What to Call Gentrification By Blacks, Latinos

Gentrification occurs when middle and upper-class people move into low-income communities, heralding renewed investment in these neighborhoods. It often results in some displacement of low-income people. Usually people think whites are the ones doing the gentrifying, particularly in D.C., but that’s not always the case.

An ongoing discussion is taking place on DCentric and our Los Angeles-based sister blog, Multi-American, which first wrote about “gentefication:” the process by which upwardly mobile and second-generation Latinos invest in low-income, Latino immigrant neighborhoods. We asked whether a more specific term should be use to describe what’s happening in some D.C. neighborhoods, where middle and upper-class African Americans are moving to and investing in low-income, black communities. Multi-American breaks down the discussion by reviewing readers’ comments.

For those concerned with housing costs in minority neighborhoods, the fear is that what are traditionally considered building blocks of gentrification – developers, high rents, wealthier white residents from outside the area – have a tendency to follow first-wave investors regardless of their ethnicity, with the next step being the area’s lower income residents pushed out as prices go up.

Readers of both blogs had quite a bit to say on the issue, good and bad.

Read more at: multiamerican.scpr.org

  • no

    No.  The word gentrification is free of race.  That this troubles you is merely a sign of your own bias.

  • Anonymous

    Hey, thanks for the comment.

    It’s not so much that this “troubles” me, rather that it’s an interesting question that’s generated a good deal of discussion. As I noted in the post, gentrification can take place regardless of the respective race of the players involved. So when blacks or Latinos are the gentrifiers, the word “gentrification” is still applicable, it appears. But is it useful to have a term more specific than “gentrification” to describe that situation?

  • Gentrification?

    From my understanding, gentrification is simply the revitalization of a neighborhood by newcomers. Displacement refers to outpricing and removal of formerly entrenched communities. Thus, I don’t consider supposed gentrification in Anacostia to be of the same, much hated ilk as that in other parts of the city. Sure, wealthier blacks are moving in, but has business followed? Where is the redevelopment? Who is being “kicked out” because of their presence? Exclusionary gentrification is associated with whites because its businesses cater solely to white people, unfortunately. Anacostia is not a gentrified neighborhood. I would agree that “gentrification” by blacks and Latinos requires its own terminology. 

  • Eaaae

    Exclusionary gentrification is associated with whites because its businesses cater solely to white people, unfortunately. ”
    I think a better word might be “non blacks”. In case you didn’t know, the main divide in DC is black and non-black, not white and non-white. Non-black minority are basically the same as white people in this area culturally and economically (pockets of hispanics not withstanding).
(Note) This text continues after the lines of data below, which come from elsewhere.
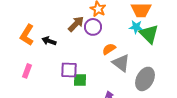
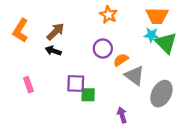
brown arrow: (76, 24) -> (55, 32), moved
purple circle: (93, 27) -> (103, 48), moved
orange L-shape: (27, 35) -> (20, 30), moved
pink rectangle: (27, 71) -> (28, 85), turned -40

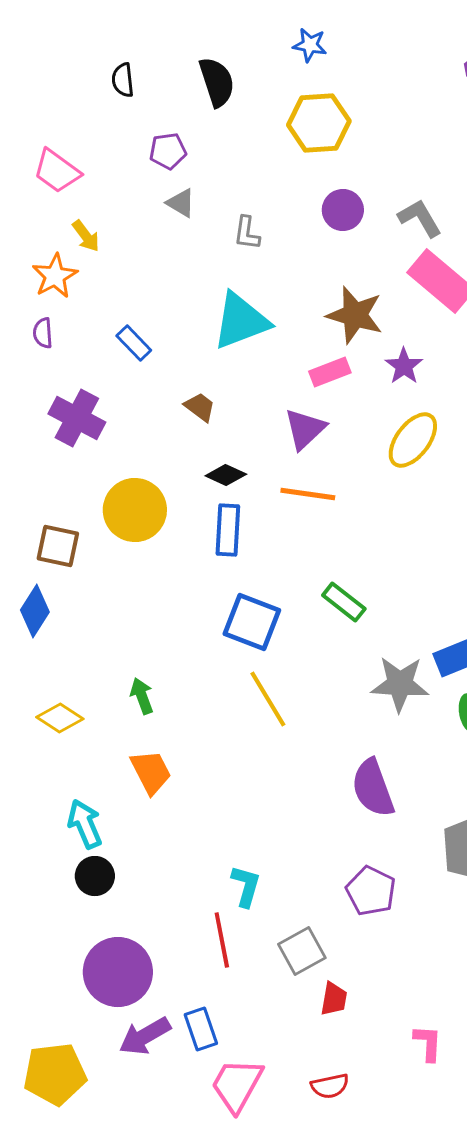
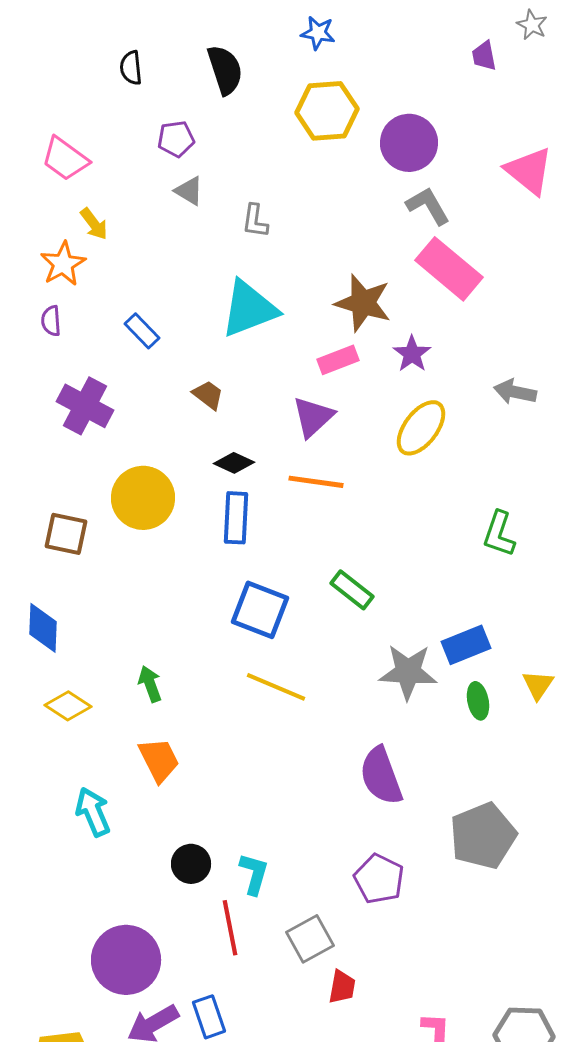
purple circle: (343, 210) -> (409, 143), moved, size x1.4
blue diamond: (35, 611) -> (43, 628), moved, turned -30
yellow line: (268, 699) -> (276, 687), turned -36
black circle: (95, 876) -> (191, 864), moved

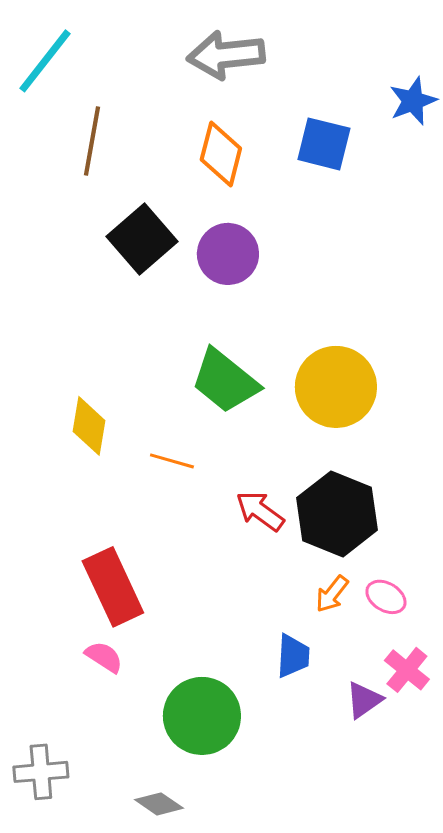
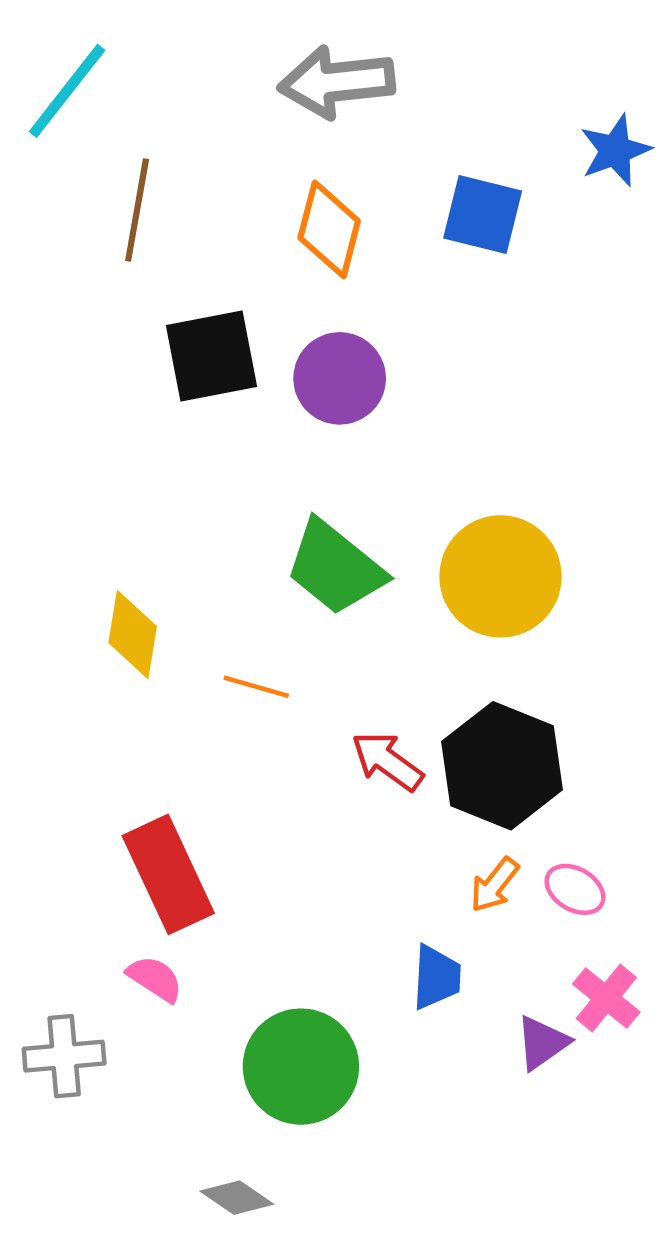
black square: (142, 239) -> (212, 356), turned 30
gray cross: (41, 772) -> (64, 1056), moved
  • http://twitter.com/monkeyrotica monkeyrotica

    Are middle class busnesses geared towards whites that much different from middle class businesses geared towards African Americans? Sure, they each tend to go to different nightclubs, barbershops, and hair salons, but they both go to the same upscale eateries, grocery shops, and clothing stores that underclass residents have been priced out of.
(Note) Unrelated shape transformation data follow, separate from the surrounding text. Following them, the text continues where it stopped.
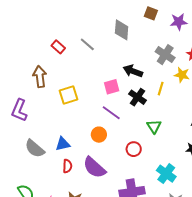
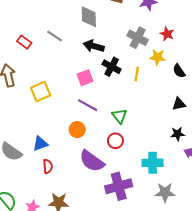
black arrow: (133, 71) -> (94, 46), moved
black cross: (137, 97) -> (112, 67), moved
green triangle: (154, 126) -> (119, 116), moved
purple semicircle: (94, 167) -> (92, 161), moved
cyan cross: (166, 174) -> (153, 163), turned -30

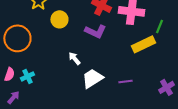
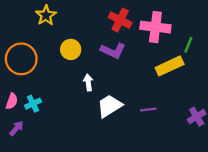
yellow circle: (59, 19) -> (71, 49), moved
white arrow: (74, 58) -> (88, 82), turned 32

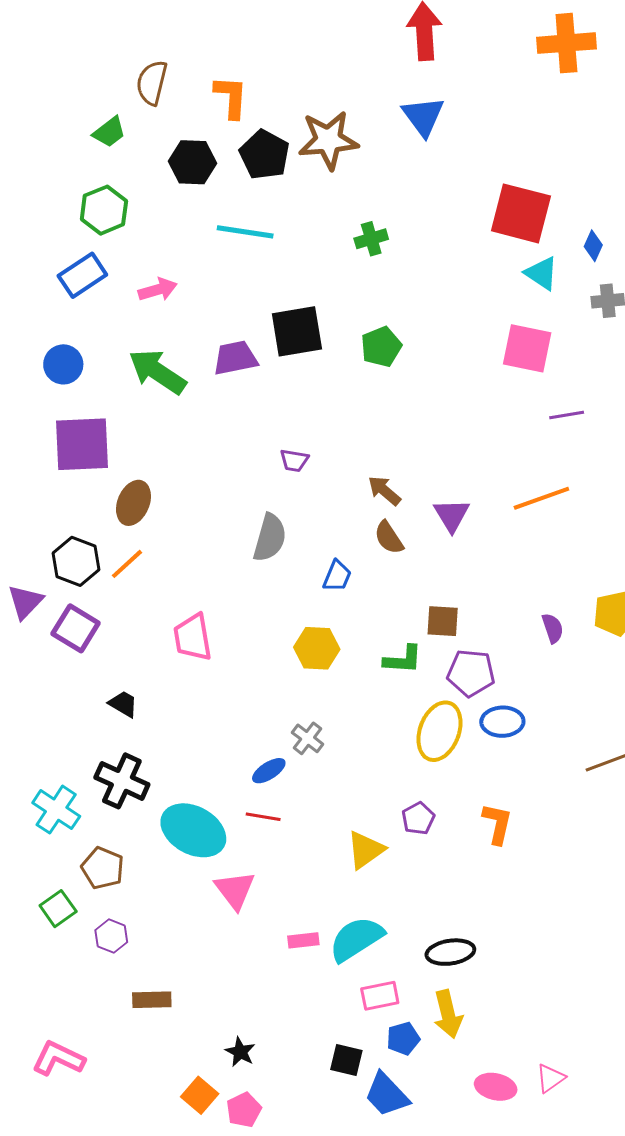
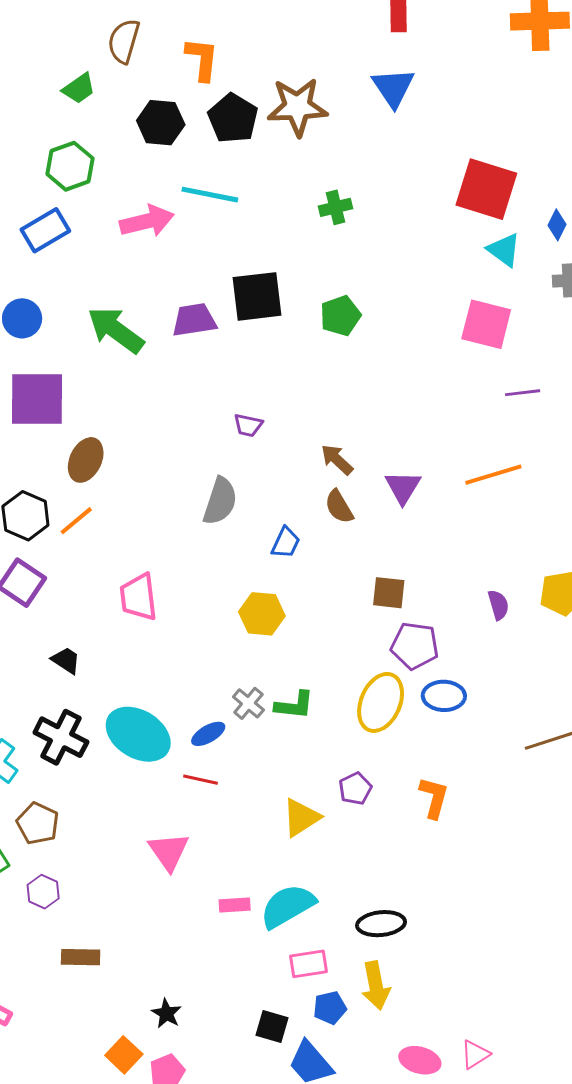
pink arrow: (158, 290) -> (147, 221), moved, size x1.4
green L-shape: (403, 660) -> (294, 705), moved
cyan ellipse: (193, 830) -> (138, 734), moved

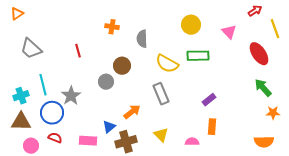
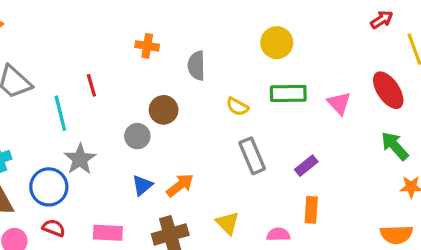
pink triangle: (229, 32) -> (339, 103), moved
yellow semicircle: (167, 64) -> (237, 107), size x0.6
cyan line: (43, 85) -> (60, 113), moved
gray rectangle: (161, 94) -> (252, 156), moved
blue triangle: (109, 127) -> (142, 185), moved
  • http://profiles.google.com/x.oboe.x Oboe Eobo

    What situation?  The process of a neighborhood becoming less run-down, attracting more middle-class residents, becoming less run-down, etc, etc…?  Or specifically the process of a traditionally poor black or Latino neighborhood trending “whiter”?
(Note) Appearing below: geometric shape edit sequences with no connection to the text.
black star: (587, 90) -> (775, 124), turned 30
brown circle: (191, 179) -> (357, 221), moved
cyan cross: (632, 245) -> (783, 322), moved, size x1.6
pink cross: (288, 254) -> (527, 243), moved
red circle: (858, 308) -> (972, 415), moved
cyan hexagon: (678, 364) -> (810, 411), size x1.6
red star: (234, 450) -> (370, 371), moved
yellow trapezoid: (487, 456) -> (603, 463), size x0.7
    Two things:  almost all the evidence shows that individuals do not get “displaced” in the commonly understood sense of the word.  The populations of such neighborhoods have traditionally been quite transient, the difference is that whereas once a resident who made it out of the high-poverty area was replaced by another poor resident, now they’re replaced by middle-class resident.  Also, the poor people who do stay behind have been found to do much better economically in gentrifying areas than non-.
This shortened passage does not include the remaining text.